╭─ RAW DATA
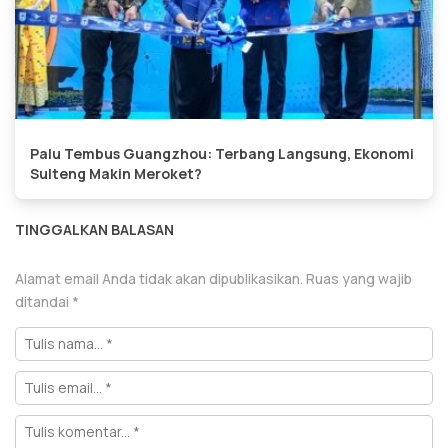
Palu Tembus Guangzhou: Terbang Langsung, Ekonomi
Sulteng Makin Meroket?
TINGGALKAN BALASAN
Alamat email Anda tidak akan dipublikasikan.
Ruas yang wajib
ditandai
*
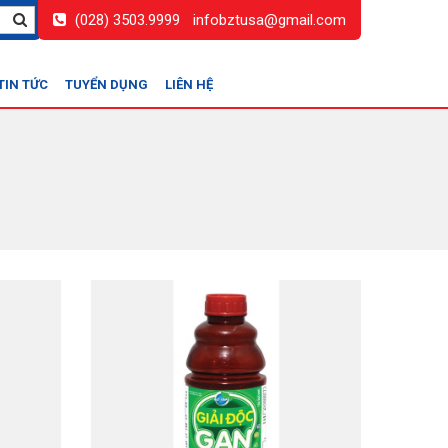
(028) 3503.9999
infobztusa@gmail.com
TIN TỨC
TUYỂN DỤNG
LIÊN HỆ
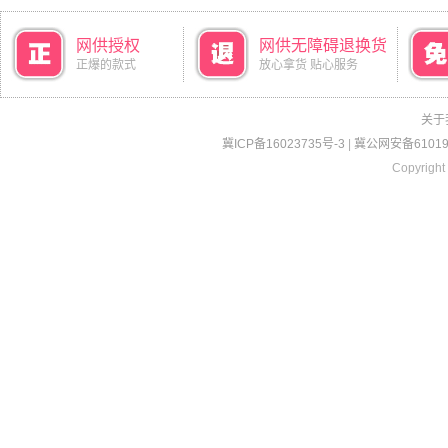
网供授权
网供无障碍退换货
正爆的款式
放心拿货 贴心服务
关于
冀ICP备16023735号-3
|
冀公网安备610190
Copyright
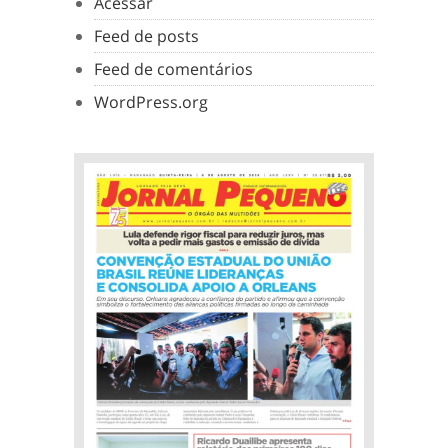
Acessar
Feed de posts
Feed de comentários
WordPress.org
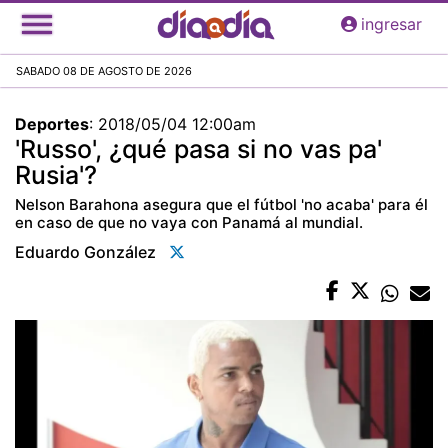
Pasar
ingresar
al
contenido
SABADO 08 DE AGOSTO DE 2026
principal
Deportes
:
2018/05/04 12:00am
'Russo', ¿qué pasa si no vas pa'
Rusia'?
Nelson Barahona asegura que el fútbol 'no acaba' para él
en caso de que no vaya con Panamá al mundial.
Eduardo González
╰─
╭─ RAW DATA
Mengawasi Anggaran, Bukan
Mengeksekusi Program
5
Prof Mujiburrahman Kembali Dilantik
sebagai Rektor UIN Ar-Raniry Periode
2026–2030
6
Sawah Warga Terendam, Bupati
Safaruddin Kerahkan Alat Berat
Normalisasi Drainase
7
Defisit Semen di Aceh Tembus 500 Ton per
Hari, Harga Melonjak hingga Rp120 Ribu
╰─
■ EXERCISE BRIEF:
From the records above, give again only the part that opens with the line containing "Sulteng Makin Meroket?" and closes with the line containing "2018/05/04 12:00am". Keep both ends but drop the pictures.

■ RESULT FOR THIS EXERCISE:
Sulteng Makin Meroket?
TINGGALKAN BALASAN
Alamat email Anda tidak akan dipublikasikan.
Ruas yang wajib
ditandai
*
(028) 3503.9999
infobztusa@gmail.com
TIN TỨC
TUYỂN DỤNG
LIÊN HỆ
网供授权
网供无障碍退换货
正爆的款式
放心拿货 贴心服务
关于
冀ICP备16023735号-3
|
冀公网安备610190
Copyright
Acessar
Feed de posts
Feed de comentários
WordPress.org
Pasar
ingresar
al
contenido
SABADO 08 DE AGOSTO DE 2026
principal
Deportes
:
2018/05/04 12:00am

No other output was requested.